The Necessary Evil: Introverts and Academic Conference Networking


by Bernard Atieme

As an emerging scholar, academic conferences are some of the ways to connect with people who share similar research interests with you in your field. However, being an introvert in a buzzing conference room with people busy chatting, can be scary and intimidating. Networking and building rapport with people you meet for the first time or barely know is hardest to do as an introvert. Notwithstanding this discomfort, academic conferences or social networking events are crucial for building your social capital in academia as a doctoral student. The people you meet at these conferences could become your coauthors, mentors, referees, or even your employers at some point in your professional and academic life; however, knowing the significance of networking for one’s professional and intellectual growth does not necessarily make the dread of navigating the space of academic conferences go away. Here, I share some of the tricks that work for me in my experience networking at academic conferences. These suggestions are not necessarily easy to do, but they will help you use your conference time productively with less stress.

Be a presenter, discussant, or moderator

Being a presenter, discussant, or moderator at a conference puts you in the spotlight, making it easy for you to connect with people and them with you. It makes people feel they know you already, and your presentation becomes the talking point or opening line for them to initiate a conversation. Some may have follow-up questions, while others may want to share their thoughts or resources. Other people are probably interested in getting to know you better, and your presentation is their opening to engage with you. Sometimes there is camaraderie among the presenters, which could be an opportunity for you to build your network with them.
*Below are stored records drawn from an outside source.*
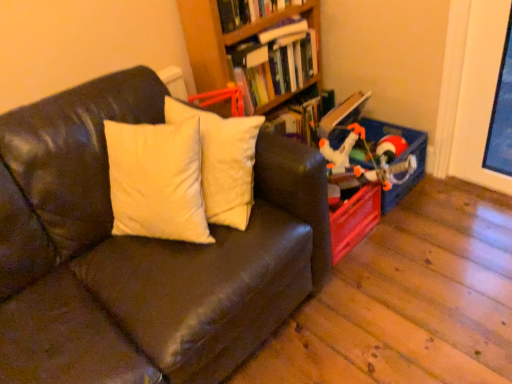 Question: Considering the relative sizes of hardcover book at upper center, the first book when ordered from top to bottom, and wooden bookshelf at upper center in the image provided, is hardcover book at upper center, the first book when ordered from top to bottom, shorter than wooden bookshelf at upper center?

Choices:
 (A) no
 (B) yes

Answer: (B)

Question: Can you confirm if hardcover book at upper center, the first book when ordered from top to bottom, is thinner than wooden bookshelf at upper center?

Choices:
 (A) no
 (B) yes

Answer: (A)

Question: Does hardcover book at upper center, the first book when ordered from top to bottom, contain wooden bookshelf at upper center?

Choices:
 (A) yes
 (B) no

Answer: (B)

Question: Are hardcover book at upper center, the 2th book positioned from the bottom, and wooden bookshelf at upper center beside each other?

Choices:
 (A) no
 (B) yes

Answer: (A)

Question: Considering the relative sizes of hardcover book at upper center, the first book when ordered from top to bottom, and wooden bookshelf at upper center in the image provided, is hardcover book at upper center, the first book when ordered from top to bottom, bigger than wooden bookshelf at upper center?

Choices:
 (A) no
 (B) yes

Answer: (A)

Question: Is hardcover book at upper center, the 2th book positioned from the bottom, wider or thinner than matte plastic toy at right?

Choices:
 (A) thin
 (B) wide

Answer: (B)

Question: Would you say hardcover book at upper center, the 2th book positioned from the bottom, is inside or outside matte plastic toy at right?

Choices:
 (A) inside
 (B) outside

Answer: (B)

Question: Considering the positions of hardcover book at upper center, the 2th book positioned from the bottom, and matte plastic toy at right in the image, is hardcover book at upper center, the 2th book positioned from the bottom, taller or shorter than matte plastic toy at right?

Choices:
 (A) short
 (B) tall

Answer: (A)

Question: Considering their positions, is hardcover book at upper center, the first book when ordered from top to bottom, located in front of or behind matte plastic toy at right?

Choices:
 (A) front
 (B) behind

Answer: (A)

Question: Visually, is leather couch at left positioned to the left or to the right of wooden bookshelf at upper center?

Choices:
 (A) left
 (B) right

Answer: (A)

Question: Is leather couch at left inside the boundaries of wooden bookshelf at upper center, or outside?

Choices:
 (A) inside
 (B) outside

Answer: (B)

Question: Is leather couch at left bigger or smaller than wooden bookshelf at upper center?

Choices:
 (A) small
 (B) big

Answer: (B)

Question: From a real-world perspective, is leather couch at left physically located above or below wooden bookshelf at upper center?

Choices:
 (A) above
 (B) below

Answer: (B)

Question: In terms of size, does leather couch at left appear bigger or smaller than matte plastic toy at right?

Choices:
 (A) small
 (B) big

Answer: (B)

Question: In the image, is leather couch at left on the left side or the right side of matte plastic toy at right?

Choices:
 (A) left
 (B) right

Answer: (A) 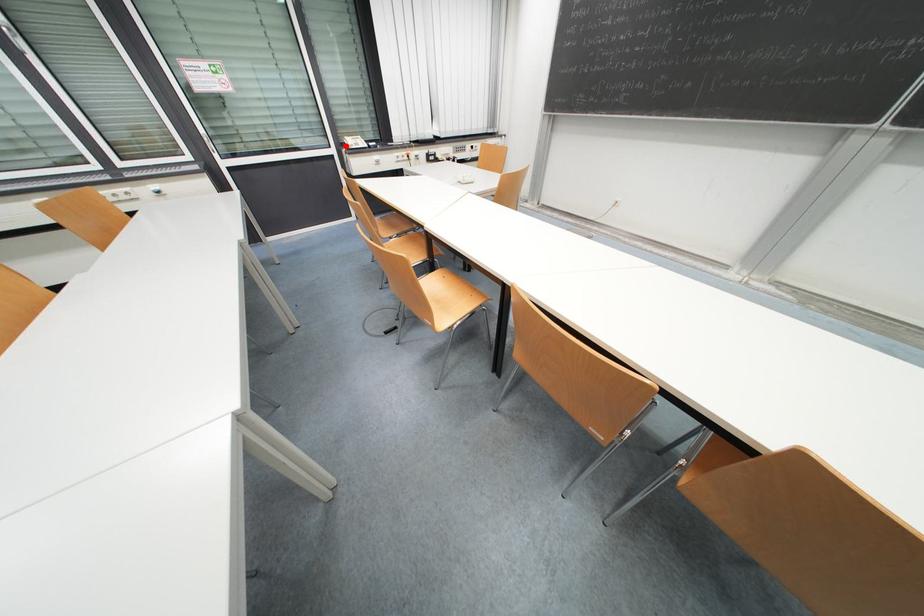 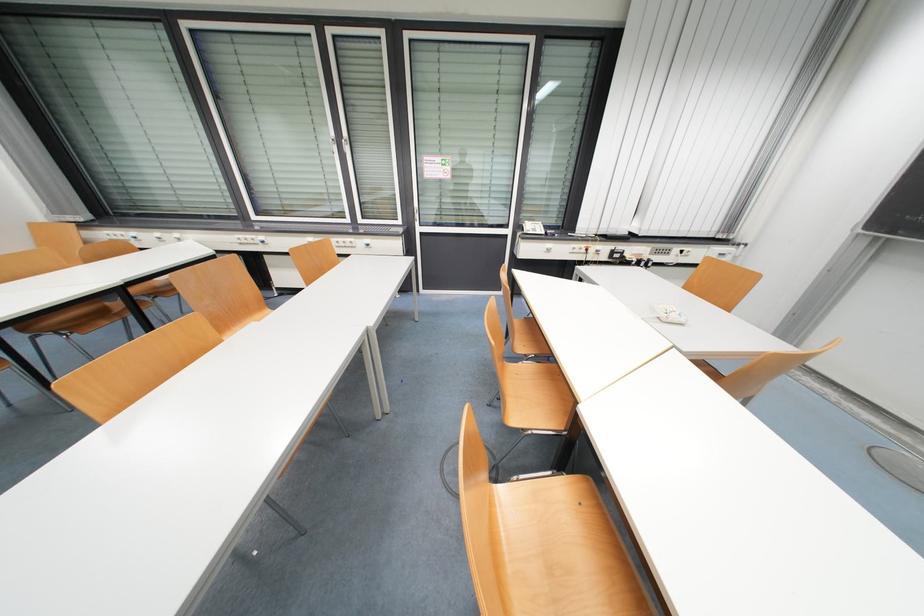 Find the pixel in the second image that matches the highlighted location in the first image.

(524, 229) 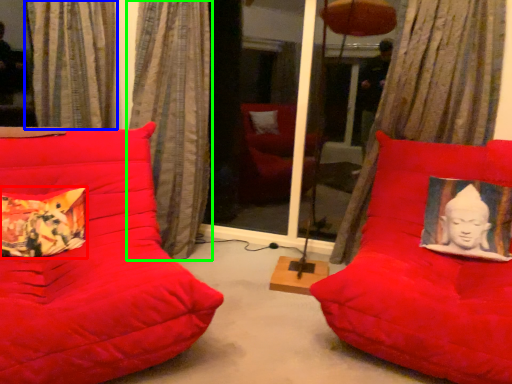 Question: Which object is the farthest from pillow (highlighted by a red box)? Choose among these: curtain (highlighted by a blue box) or curtain (highlighted by a green box).

Choices:
 (A) curtain
 (B) curtain

Answer: (A)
People gathered around a conference table looking at the presenter in the front of the room.

Ask relevant questions

Sometimes it can be petrifying to ask a question in a room full of intellectuals - but ask anyway, because it could open doors for networking! Asking questions is an indication that you are interested in the person’s work or the subject, and that can open networking opportunities for you. Moreover, asking questions may help people find something in common with you. When asking a question, introduce yourself by name, institution, and research interest before the inquiry. That provides people with context of who you are and can help stimulate conversations with you down the line. Someone in the crowd may share your research interest and want to talk further with you about the topic. Remember not to walk away like everyone else after the presentation. Stay back and talk to the presenters or any person who might be interested in speaking with you.

Find a networking ally

Attending a conference with someone who enjoys meeting new people or knows people will make your networking efforts more effortless. They help break the ice during the introductions and allow you to come in and continue the conversation. People get to know you because of them, and you can utilize that to build your network. Sometimes you may need to ask them to introduce you to their contacts or people you want to meet, but some do it anyway, even if you do not ask them for introductions.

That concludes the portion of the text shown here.